In my experience it is not uncommon that such feelings are triggered by certain events, for example by destructive feedback, which was committed on one.  Just as it happened to me recently.

Shame can be a very strong feeling and appear in many disguises.  But you can learn to recognize them.  Just like destructive feedback it leaves me, for example, with the feeling, that I was just plain wrong – but without any view on how I can make it better.  Also, it triggers a sense of avoidance in me.  I do not want to take a closer look, I want to shove it aside and run away.

And here I get to an important point.  You see, I have found that the shame can only work for me if I do not meet it, when I look away, shove it aside and run away from it. Then shame has power over me. However, if I take a deep breath, stand tall, look at it and open my arms, then the feeling changes.
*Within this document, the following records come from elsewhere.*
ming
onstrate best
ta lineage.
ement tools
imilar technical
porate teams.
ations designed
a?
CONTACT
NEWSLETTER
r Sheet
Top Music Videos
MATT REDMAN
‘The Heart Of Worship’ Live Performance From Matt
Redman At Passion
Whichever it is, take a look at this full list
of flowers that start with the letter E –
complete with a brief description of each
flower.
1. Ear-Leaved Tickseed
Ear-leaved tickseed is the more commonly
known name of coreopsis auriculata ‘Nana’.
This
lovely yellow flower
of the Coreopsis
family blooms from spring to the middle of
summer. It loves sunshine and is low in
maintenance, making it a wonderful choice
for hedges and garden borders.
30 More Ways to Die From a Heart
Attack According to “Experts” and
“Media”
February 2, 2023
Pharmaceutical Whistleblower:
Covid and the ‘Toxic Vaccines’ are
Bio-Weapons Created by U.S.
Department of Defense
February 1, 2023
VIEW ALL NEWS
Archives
How exactly does that look?

1)      Allow:  If I realize that a feeling is torturing me which could be driven by shame, I allow myself to take a closer look, next time, it appears.  This way the mechanism to simply shove this feeling aside is braking up.
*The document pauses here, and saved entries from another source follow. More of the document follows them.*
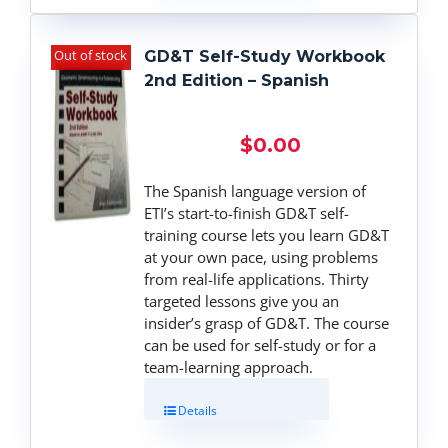
Out of stock
GD&T Self-Study Workbook
2nd Edition – Spanish
$
0.00
The Spanish language version of
ETI’s start-to-finish GD&T self-
training course lets you learn GD&T
at your own pace, using problems
from real-life applications. Thirty
targeted lessons give you an
insider’s grasp of GD&T. The course
can be used for self-study or for a
team-learning approach.
Details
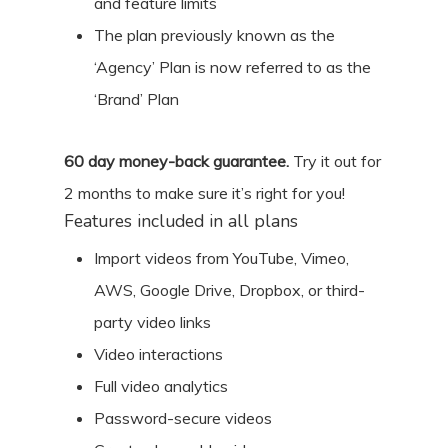
and feature limits
The plan previously known as the
‘Agency’ Plan is now referred to as the
‘Brand’ Plan
60
day money-back guarantee.
Try it out for
2 months
to make sure it’s right for you!
Features included in all plans
Import videos from YouTube, Vimeo,
AWS, Google Drive, Dropbox, or third-
party video links
Video interactions
Full video analytics
Password-secure videos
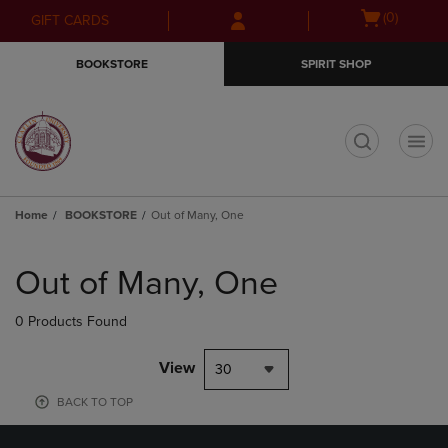
Skip
Skip
Open
(0)
GIFT CARDS
to
to
cart
main
main
menu
BOOKSTORE
SPIRIT SHOP
content
navigation
menu
t
Home
BOOKSTORE
Out of Many, One
Skip
to
Out of Many, One
products
0 Products Found
View
30
BACK TO TOP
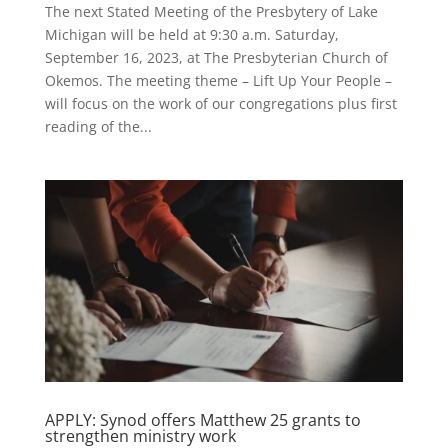
The next Stated Meeting of the Presbytery of Lake
Michigan will be held at 9:30 a.m. Saturday,
September 16, 2023, at The Presbyterian Church of
Okemos. The meeting theme – Lift Up Your People –
will focus on the work of our congregations plus first
reading of the...
APPLY: Synod offers Matthew 25 grants to
strengthen ministry work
2)      Be love instead of right:  If this feeling then shows up and accuses me of having done something wrong, I take it lovingly without defending and justifying myself.   Even if I really think I did not do anything bad, even if I know that I have not done anything bad, I take the accusation.  Obviously, there is an aspect in me, who believes insistently that I have done something wrong and does not drop it, regardless of whether this is the truth or not.  Otherwise the allegations of shame would not resonate with me at all.  So I encounter this aspect with acknowledgement and attention.  I listen to it and say:  Ok, suppose you’re right.  Then what?  This breaks up the old, repetitive pattern.
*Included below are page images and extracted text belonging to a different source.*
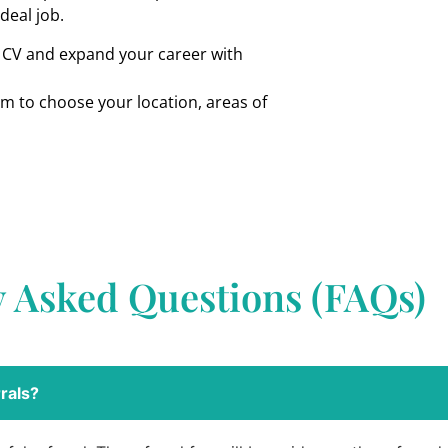
ideal job.
r CV and expand your career with
om to choose your location, areas of
y Asked Questions (FAQs)
rals?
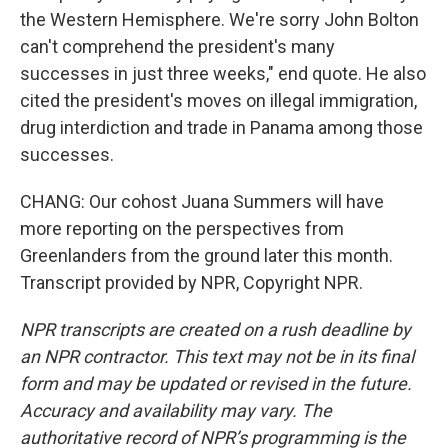
the Western Hemisphere. We're sorry John Bolton
can't comprehend the president's many
successes in just three weeks," end quote. He also
cited the president's moves on illegal immigration,
drug interdiction and trade in Panama among those
successes.
CHANG: Our cohost Juana Summers will have
more reporting on the perspectives from
Greenlanders from the ground later this month.
Transcript provided by NPR, Copyright NPR.
NPR transcripts are created on a rush deadline by
an NPR contractor. This text may not be in its final
form and may be updated or revised in the future.
Accuracy and availability may vary. The
authoritative record of NPR’s programming is the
3)      Accept:  So what if it’s true and I did everything wrong, which I am accused of by shame?  –  Well, then that is what it is.  I cannot change it anymore.  Then I just made a mistake.  This happens, I’m not perfect.  (Perfectly imperfect at best.)  Usually this is the point at which my ashamed aspect and I realize that everything really is not that bad.  By acknowledging that I am not perfect, shame loses its power over me.

4)      Forgive:  And then I forgive myself together with my shame-stricken aspect for what shame accuses us of.  Whatever it is.  I take a deep breath, focusing on the indictment and say out loud:  I forgive myself for this now.  And then I breathe in the forgiveness with a smile. Through the integration of the mortified aspect in me and by the shared forgiveness shame has no more resonance in me.

Sometimes it surprises me how many events suddenly seem linked with a sense of shame.  But with mindfulness and awareness I can solve these entanglements, again, step by step.

Have you ever been haunted by shame?  How was that for you?  Can you meet the shame?  Do you have a recipe for how to deal with this feeling?